(Document layout analysis data)
* * * * *

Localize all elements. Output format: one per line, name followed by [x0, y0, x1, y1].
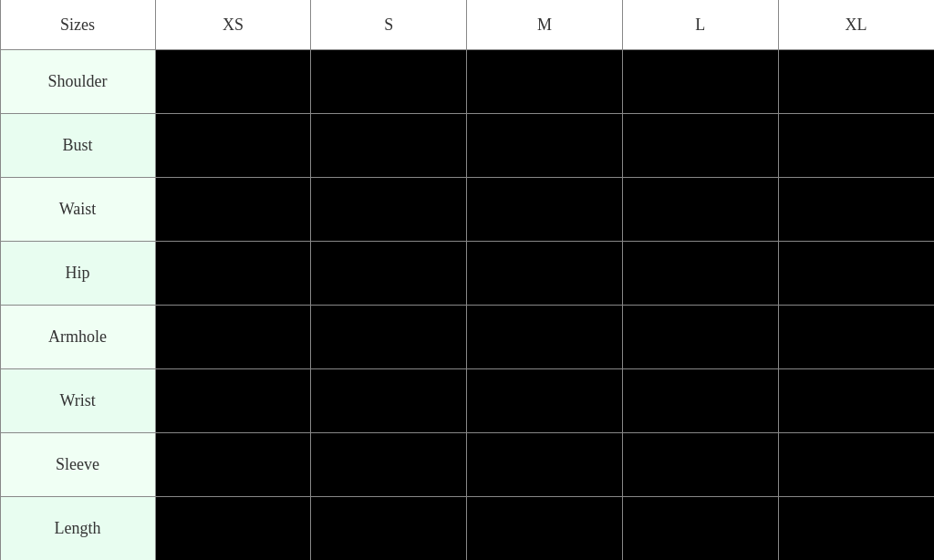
data-cell — [778, 306, 934, 369]
l-header: L — [622, 0, 778, 50]
data-cell — [311, 369, 467, 433]
data-cell — [622, 369, 778, 433]
data-cell — [778, 114, 934, 178]
data-cell — [311, 178, 467, 242]
table-row: Sleeve — [0, 433, 934, 497]
data-cell — [155, 178, 311, 242]
data-cell — [622, 178, 778, 242]
row-label: Armhole — [0, 306, 155, 369]
data-cell — [778, 242, 934, 306]
data-cell — [778, 433, 934, 497]
row-label: Length — [0, 497, 155, 561]
data-cell — [467, 306, 623, 369]
row-label: Sleeve — [0, 433, 155, 497]
row-label: Hip — [0, 242, 155, 306]
data-cell — [778, 178, 934, 242]
data-cell — [311, 433, 467, 497]
data-cell — [622, 306, 778, 369]
data-cell — [155, 497, 311, 561]
data-cell — [467, 242, 623, 306]
data-cell — [778, 50, 934, 114]
data-cell — [155, 114, 311, 178]
row-label: Shoulder — [0, 50, 155, 114]
data-cell — [311, 114, 467, 178]
data-cell — [778, 497, 934, 561]
m-header: M — [467, 0, 623, 50]
data-cell — [467, 114, 623, 178]
row-label: Waist — [0, 178, 155, 242]
data-cell — [311, 50, 467, 114]
data-cell — [155, 306, 311, 369]
data-cell — [155, 369, 311, 433]
size-chart-container: Sizes XS S M L XL ShoulderBustWaistHipAr… — [0, 0, 934, 560]
data-cell — [467, 178, 623, 242]
data-cell — [467, 497, 623, 561]
table-row: Wrist — [0, 369, 934, 433]
size-chart-table: Sizes XS S M L XL ShoulderBustWaistHipAr… — [0, 0, 934, 560]
table-row: Bust — [0, 114, 934, 178]
s-header: S — [311, 0, 467, 50]
data-cell — [155, 242, 311, 306]
table-row: Length — [0, 497, 934, 561]
data-cell — [622, 114, 778, 178]
data-cell — [622, 497, 778, 561]
table-row: Hip — [0, 242, 934, 306]
data-cell — [778, 369, 934, 433]
table-row: Armhole — [0, 306, 934, 369]
header-row: Sizes XS S M L XL — [0, 0, 934, 50]
data-cell — [622, 242, 778, 306]
xl-header: XL — [778, 0, 934, 50]
data-cell — [155, 50, 311, 114]
data-cell — [155, 433, 311, 497]
data-cell — [311, 242, 467, 306]
xs-header: XS — [155, 0, 311, 50]
sizes-header: Sizes — [0, 0, 155, 50]
data-cell — [467, 433, 623, 497]
data-cell — [622, 433, 778, 497]
row-label: Bust — [0, 114, 155, 178]
data-cell — [311, 306, 467, 369]
row-label: Wrist — [0, 369, 155, 433]
data-cell — [467, 369, 623, 433]
data-cell — [311, 497, 467, 561]
data-cell — [467, 50, 623, 114]
table-row: Shoulder — [0, 50, 934, 114]
table-row: Waist — [0, 178, 934, 242]
data-cell — [622, 50, 778, 114]
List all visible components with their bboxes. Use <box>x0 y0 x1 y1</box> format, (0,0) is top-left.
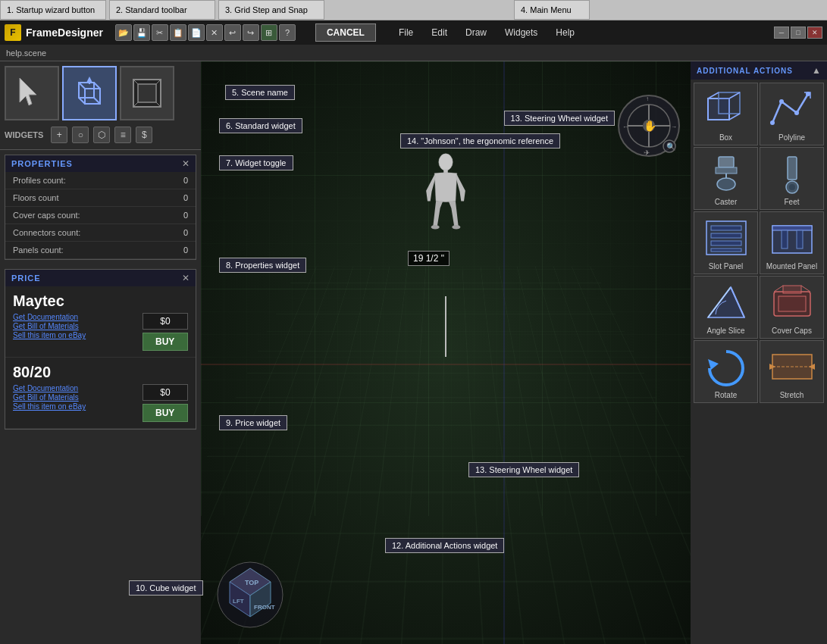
dimension-label: 19 1/2 " <box>408 251 450 266</box>
action-item-box[interactable]: Box <box>694 83 758 145</box>
cut-btn[interactable]: ✂ <box>152 24 168 41</box>
svg-line-49 <box>729 114 740 120</box>
callout-c14: 14. "Johnson", the ergonomic reference <box>400 133 560 148</box>
nav-cube-widget[interactable]: TOP LFT FRONT <box>216 561 284 629</box>
covercaps-value: 0 <box>183 211 188 220</box>
svg-point-52 <box>794 111 799 115</box>
maytec-ebay-link[interactable]: Sell this item on eBay <box>13 331 86 339</box>
toolbar-tools: 📂 💾 ✂ 📋 📄 ✕ ↩ ↪ ⊞ ? <box>115 24 296 41</box>
help-btn[interactable]: ? <box>279 24 296 41</box>
svg-line-6 <box>94 98 100 104</box>
arrow-widget[interactable] <box>5 66 59 120</box>
properties-fields: Profiles count: 0 Floors count 0 Cover c… <box>5 172 196 259</box>
actions-grid: Box Polyline Caster Feet <box>691 80 827 406</box>
action-item-slot-panel[interactable]: Slot Panel <box>694 211 758 274</box>
action-item-stretch[interactable]: Stretch <box>760 340 824 403</box>
dollar-widget-btn[interactable]: $ <box>136 127 152 143</box>
steering-wheel-widget[interactable]: ↑ ↓ ← → ✋ 🔍 ✈ <box>615 92 683 160</box>
undo-btn[interactable]: ↩ <box>224 24 241 41</box>
maytec-bom-link[interactable]: Get Bill of Materials <box>13 322 86 330</box>
svg-rect-58 <box>788 157 797 180</box>
grid-btn[interactable]: ⊞ <box>261 24 277 41</box>
8020-bom-link[interactable]: Get Bill of Materials <box>13 393 86 402</box>
maytec-buy-button[interactable]: BUY <box>143 333 188 351</box>
save-btn[interactable]: 💾 <box>133 24 150 41</box>
caster-label: Caster <box>715 198 737 206</box>
grid-step-label[interactable]: 3. Grid Step and Snap <box>218 0 324 20</box>
svg-line-5 <box>79 98 85 104</box>
svg-rect-10 <box>138 84 156 102</box>
rotate-label: Rotate <box>715 391 737 399</box>
callout-cube-widget: 10. Cube widget <box>129 580 203 596</box>
top-toolbar-strip: 1. Startup wizard button 2. Standard too… <box>0 0 827 20</box>
price-title: PRICE <box>11 274 41 283</box>
covercaps-label: Cover caps count: <box>13 211 80 220</box>
panels-label: Panels count: <box>13 245 64 255</box>
standard-toolbar-label[interactable]: 2. Standard toolbar <box>109 0 215 20</box>
svg-rect-54 <box>719 157 734 167</box>
callout-properties-widget: 8. Properties widget <box>219 258 306 273</box>
properties-panel: PROPERTIES ✕ Profiles count: 0 Floors co… <box>5 155 196 260</box>
list-widget-btn[interactable]: ≡ <box>114 127 131 143</box>
svg-rect-75 <box>783 286 801 293</box>
svg-line-4 <box>94 83 100 89</box>
maytec-docs-link[interactable]: Get Documentation <box>13 313 86 321</box>
8020-buy-button[interactable]: BUY <box>143 404 188 422</box>
action-item-mounted-panel[interactable]: Mounted Panel <box>760 211 824 274</box>
left-panel: WIDGETS + ○ ⬡ ≡ $ PROPERTIES ✕ Profiles … <box>0 61 201 644</box>
cover-caps-label: Cover Caps <box>772 327 812 335</box>
cover-caps-icon <box>766 280 818 325</box>
startup-wizard-label[interactable]: 1. Startup wizard button <box>0 0 106 20</box>
box-widget-btn[interactable]: ⬡ <box>93 127 110 143</box>
8020-ebay-link[interactable]: Sell this item on eBay <box>13 402 86 411</box>
cancel-button[interactable]: CANCEL <box>315 23 376 42</box>
action-item-feet[interactable]: Feet <box>760 147 824 210</box>
additional-collapse-btn[interactable]: ▲ <box>812 65 821 76</box>
price-close-btn[interactable]: ✕ <box>182 273 190 283</box>
action-item-angle-slice[interactable]: Angle Slice <box>694 276 758 339</box>
price-header: PRICE ✕ <box>5 270 196 286</box>
feet-label: Feet <box>784 198 799 206</box>
callout-c11: 12. Additional Actions widget <box>385 538 504 553</box>
viewport[interactable]: 19 1/2 " ↑ ↓ ← → <box>201 61 691 644</box>
circle-widget-btn[interactable]: ○ <box>72 127 89 143</box>
paste-btn[interactable]: 📄 <box>188 24 205 41</box>
floors-label: Floors count <box>13 193 59 202</box>
menu-help[interactable]: Help <box>553 26 578 39</box>
minimize-button[interactable]: ─ <box>774 27 789 39</box>
main-menu-label[interactable]: 4. Main Menu <box>514 0 590 20</box>
add-widget-btn[interactable]: + <box>51 127 67 143</box>
action-item-cover-caps[interactable]: Cover Caps <box>760 276 824 339</box>
menu-widgets[interactable]: Widgets <box>502 26 540 39</box>
svg-line-76 <box>774 286 783 292</box>
svg-rect-65 <box>711 249 741 252</box>
properties-close-btn[interactable]: ✕ <box>182 158 190 169</box>
properties-title: PROPERTIES <box>11 159 73 168</box>
profile-widget[interactable] <box>120 66 174 120</box>
widgets-label: WIDGETS <box>5 130 43 139</box>
copy-btn[interactable]: 📋 <box>170 24 186 41</box>
maytec-links: Get Documentation Get Bill of Materials … <box>13 313 86 340</box>
svg-text:TOP: TOP <box>245 579 258 586</box>
angle-slice-label: Angle Slice <box>706 327 744 335</box>
redo-btn[interactable]: ↪ <box>243 24 259 41</box>
prop-row-connectors: Connectors count: 0 <box>5 224 196 242</box>
menu-edit[interactable]: Edit <box>428 26 450 39</box>
8020-docs-link[interactable]: Get Documentation <box>13 384 86 392</box>
standard-widget[interactable] <box>62 66 117 120</box>
prop-row-profiles: Profiles count: 0 <box>5 172 196 189</box>
svg-rect-69 <box>797 230 803 249</box>
menu-draw[interactable]: Draw <box>462 26 490 39</box>
action-item-rotate[interactable]: Rotate <box>694 340 758 403</box>
close-button[interactable]: ✕ <box>807 27 822 39</box>
action-item-caster[interactable]: Caster <box>694 147 758 210</box>
maximize-button[interactable]: □ <box>791 27 806 39</box>
svg-rect-62 <box>711 226 741 230</box>
maytec-actions: $0 BUY <box>143 313 188 351</box>
menu-file[interactable]: File <box>396 26 416 39</box>
open-btn[interactable]: 📂 <box>115 24 132 41</box>
vertical-pole <box>445 296 446 357</box>
connectors-value: 0 <box>183 228 188 237</box>
action-item-polyline[interactable]: Polyline <box>760 83 824 145</box>
delete-btn[interactable]: ✕ <box>206 24 223 41</box>
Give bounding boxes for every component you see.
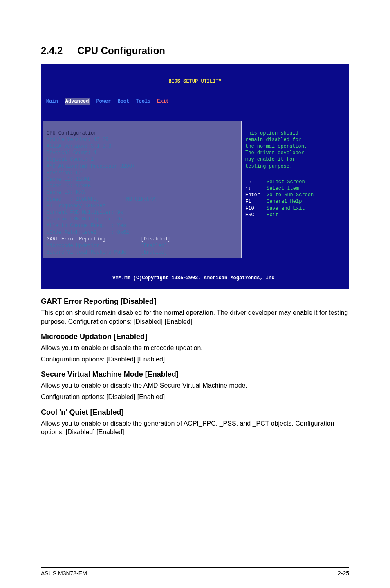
microcode-heading: Microcode Updation [Enabled]: [41, 332, 349, 341]
section-heading: 2.4.2CPU Configuration: [41, 45, 349, 56]
help-line-2: remain disabled for: [245, 137, 301, 143]
secure-vm-value: [Enabled]: [141, 249, 167, 255]
section-number: 2.4.2: [41, 45, 63, 56]
bios-help-pane: This option should remain disabled for t…: [242, 121, 347, 259]
microcode-updation-row[interactable]: Microcode Updation [Enabled]: [47, 243, 167, 249]
cpu-config-header: CPU Configuration: [47, 130, 96, 136]
help-line-3: the normal operation.: [245, 144, 307, 149]
key-enter-text: Go to Sub Screen: [267, 192, 314, 198]
footer-left: ASUS M3N78-EM: [41, 570, 87, 577]
secure-vm-body-2: Configuration options: [Disabled] [Enabl…: [41, 393, 349, 402]
tab-main[interactable]: Main: [46, 98, 58, 105]
bios-left-pane: CPU Configuration Module Version: 13.29 …: [43, 121, 242, 259]
cache-l1: Cache L1: 128KB: [47, 177, 91, 182]
bios-copyright: vMM.mm (C)Copyright 1985-2002, American …: [41, 274, 349, 282]
section-title-text: CPU Configuration: [77, 45, 165, 56]
maximum-fsb-mult: Maximum FSB Multiplier: 9x: [47, 216, 123, 222]
key-esc: ESC: [245, 212, 267, 218]
ht-frequency: HT Frequency :800MHz: [47, 203, 105, 209]
current-fsb-mult: Current FSB Multiplier: 9x: [47, 210, 123, 215]
tab-advanced[interactable]: Advanced: [65, 98, 90, 105]
speed-nbclk: Speed : 1800MHz, NB Clk:N/A: [47, 197, 155, 202]
help-line-4: The driver developer: [245, 150, 304, 156]
cache-l3: Cache L3: N/A: [47, 190, 85, 195]
bios-utility-box: BIOS SETUP UTILITY Main Advanced Power B…: [41, 64, 349, 289]
agesa-version: AGESA Version: 3.1.8.0: [47, 144, 111, 149]
footer-right: 2-25: [338, 570, 349, 577]
tab-boot[interactable]: Boot: [117, 98, 129, 105]
help-line-5: may enable it for: [245, 157, 295, 162]
gart-error-row[interactable]: GART Error Reporting [Disabled]: [47, 236, 170, 242]
key-esc-text: Exit: [267, 212, 278, 218]
key-f1: F1: [245, 198, 267, 205]
secure-vm-label: Secure Virtual Machine Mode: [47, 249, 126, 255]
help-line-1: This option should: [245, 130, 298, 136]
processor-name: AMD Athlon(tm) Processor 3200+: [47, 164, 135, 169]
key-lr-text: Select Screen: [267, 179, 305, 185]
physical-count: Physical Count: 1: [47, 150, 96, 156]
coolnquiet-heading: Cool 'n' Quiet [Enabled]: [41, 408, 349, 417]
page-footer: ASUS M3N78-EM 2-25: [41, 567, 349, 577]
secure-vm-heading: Secure Virtual Machine Mode [Enabled]: [41, 370, 349, 379]
key-f10-text: Save and Exit: [267, 206, 305, 211]
secure-vm-row[interactable]: Secure Virtual Machine Mode [Enabled]: [47, 249, 167, 255]
gart-error-value: [Disabled]: [141, 236, 170, 242]
logical-count: Logical Count: 1: [47, 157, 94, 162]
gart-error-label: GART Error Reporting: [47, 236, 105, 242]
bios-tab-bar: Main Advanced Power Boot Tools Exit: [41, 98, 349, 105]
cache-l2: Cache L2: 128KB: [47, 183, 91, 189]
help-line-6: testing purpose.: [245, 164, 292, 169]
tab-exit[interactable]: Exit: [157, 98, 169, 105]
gart-body: This option should remain disabled for t…: [41, 308, 349, 326]
coolnquiet-body: Allows you to enable or disable the gene…: [41, 419, 349, 437]
module-version: Module Version: 13.29: [47, 137, 108, 143]
microcode-body-2: Configuration options: [Disabled] [Enabl…: [41, 355, 349, 364]
secure-vm-body-1: Allows you to enable or disable the AMD …: [41, 381, 349, 390]
microcode-updation-value: [Enabled]: [141, 243, 167, 249]
microcode-body-1: Allows you to enable or disable the micr…: [41, 343, 349, 352]
gart-heading: GART Error Reporting [Disabled]: [41, 297, 349, 306]
microcode-updation-label: Microcode Updation: [47, 243, 100, 249]
key-enter: Enter: [245, 192, 267, 198]
key-legend: ←→Select Screen ↑↓Select Item EnterGo to…: [245, 179, 343, 218]
tab-tools[interactable]: Tools: [136, 98, 150, 105]
key-f1-text: General Help: [267, 199, 302, 204]
key-f10: F10: [245, 205, 267, 212]
ucode-patch-level: uCode Patch Level : 0x62: [47, 230, 129, 236]
revision: Revision: F2: [47, 170, 82, 176]
key-ud-text: Select Item: [267, 186, 299, 191]
tab-power[interactable]: Power: [96, 98, 111, 105]
key-lr: ←→: [245, 179, 267, 185]
able-to-change-freq: Able to Change Freq. : Yes: [47, 223, 126, 229]
key-ud: ↑↓: [245, 185, 267, 192]
bios-title: BIOS SETUP UTILITY: [41, 77, 349, 85]
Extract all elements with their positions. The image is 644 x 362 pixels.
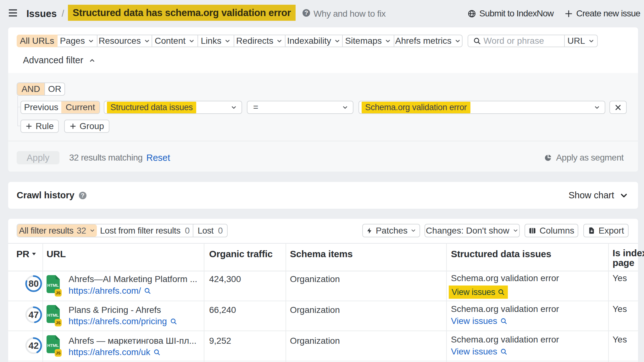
svg-text:JS: JS [56, 351, 60, 355]
svg-text:JS: JS [56, 321, 60, 325]
svg-text:JS: JS [56, 291, 60, 295]
svg-text:HTML: HTML [47, 343, 58, 348]
svg-text:HTML: HTML [47, 313, 58, 318]
svg-text:HTML: HTML [47, 283, 58, 288]
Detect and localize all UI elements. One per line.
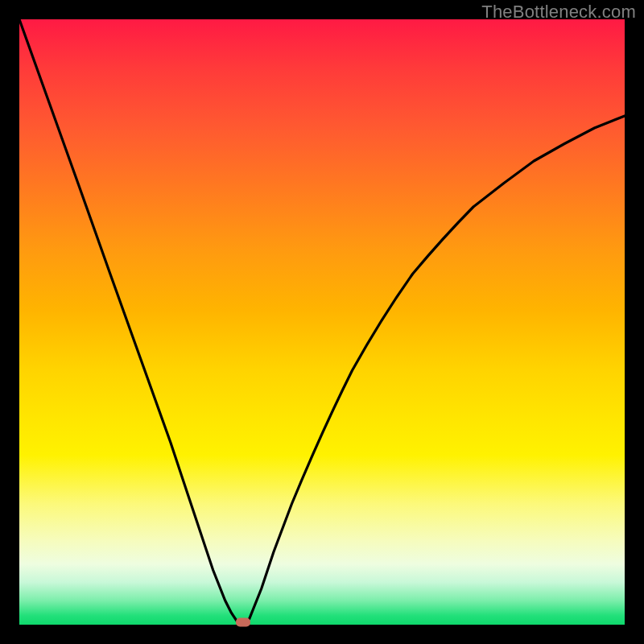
bottleneck-curve (19, 19, 625, 625)
optimum-marker (236, 618, 250, 627)
watermark: TheBottleneck.com (481, 2, 636, 23)
plot-area (19, 19, 625, 625)
curve-path (19, 19, 625, 625)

* * * * *

Action item - Wherever the string "section" appears in the entries above, list that line.

Result -
section-heading: 2.4.2CPU Configuration: [41, 45, 349, 56]
section-number: 2.4.2: [41, 45, 63, 56]
section-title-text: CPU Configuration: [77, 45, 165, 56]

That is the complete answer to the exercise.